Na doença infecciosa os resultados serão espectaculares porque vai ser possível controlar a resistência das estirpes microbianas aos antibióticos já que estes serão genéticamente configurados, em relação ao genoma da bactéria infectante e aos polimorfismos genéticos do paciente.
Da conjugação destes progressos resultarão profundas mudanças no diagnóstico das doenças, no seu tratamento e na promoção da saúde.
Na minha previsão, as Companhias de Seguros de Saúde deverão evoluir para empresas de protecção da saúde dos seus segurados mais do que de tratamento das doenças que serão, espera-se, cada vez mais raras.
Mais do que avaliar riscos genéticos, que são irrelevantes como disse, a Companhia passará a preocupar-se com grandes indicadores biográficos que mostrarão se o candidato vive num micro-eco-sistema que promove a saúde ou, pelo contrário, num outro que provoca o adoecer, porque é aqui que se situa a diferença entre baixo risco ou risco elevado. Os médicos tomarão conta dos segurados de risco elevado e, em vez de aguardarem que eles adoeçam, irão intervir ajudando o segurado a construir um micro-ambiente saudável e a assumir, voluntariamente, comportamentos promotores de saúde e de longa vida. O aliciante será a redução do custo do seguro na medida da melhoria dos grandes indicadores de risco de adoecer, alguns tão simples como o perímetro abdominal a partir dos 40 anos.

Esta mudança de paradigma deverá concretizar-se na atitude psicológica do candidato a titular de um seguro: vou fazer o seguro não para cobrir os custos do tratamento das minhas doenças, mas para ser orientado quanto ao modo de evitar adoecer.

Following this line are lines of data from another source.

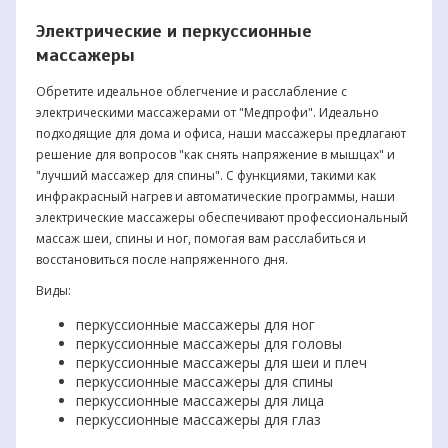
Электрические и перкуссионные
массажеры
Обретите идеальное облегчение и расслабление с
электрическими массажерами от "Медпрофи". Идеально
подходящие для дома и офиса, наши массажеры предлагают
решение для вопросов "как снять напряжение в мышцах" и
"лучший массажер для спины". С функциями, такими как
инфракрасный нагрев и автоматические программы, наши
электрические массажеры обеспечивают профессиональный
массаж шеи, спины и ног, помогая вам расслабиться и
восстановиться после напряженного дня.
Виды:
перкуссионные массажеры для ног
перкуссионные массажеры для головы
перкуссионные массажеры для шеи и плеч
перкуссионные массажеры для спины
перкуссионные массажеры для лица
перкуссионные массажеры для глаз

Ou seja, pago para não adoecer.
Imagino que a figura do Médico Assistente em boa hora criada pela MÉDIS, pode ser o embrião para o desenvolvimento deste novo paradigma de uma seguradora cuja prioridade será a preocupação com os seus segurados para que não adoeçam ou para conseguir que as doenças, em especial as neoplásticas, sejam diagnosticadas sempre em fase curável.

Uma MÉDIS interveniente e activa, vista pelos segurados como protectora da sua saúde e da sua vida, eis o desafio que aqui deixo com a humildade e o atrevimento de quem olha o futuro e ambiciona antecipá-lo.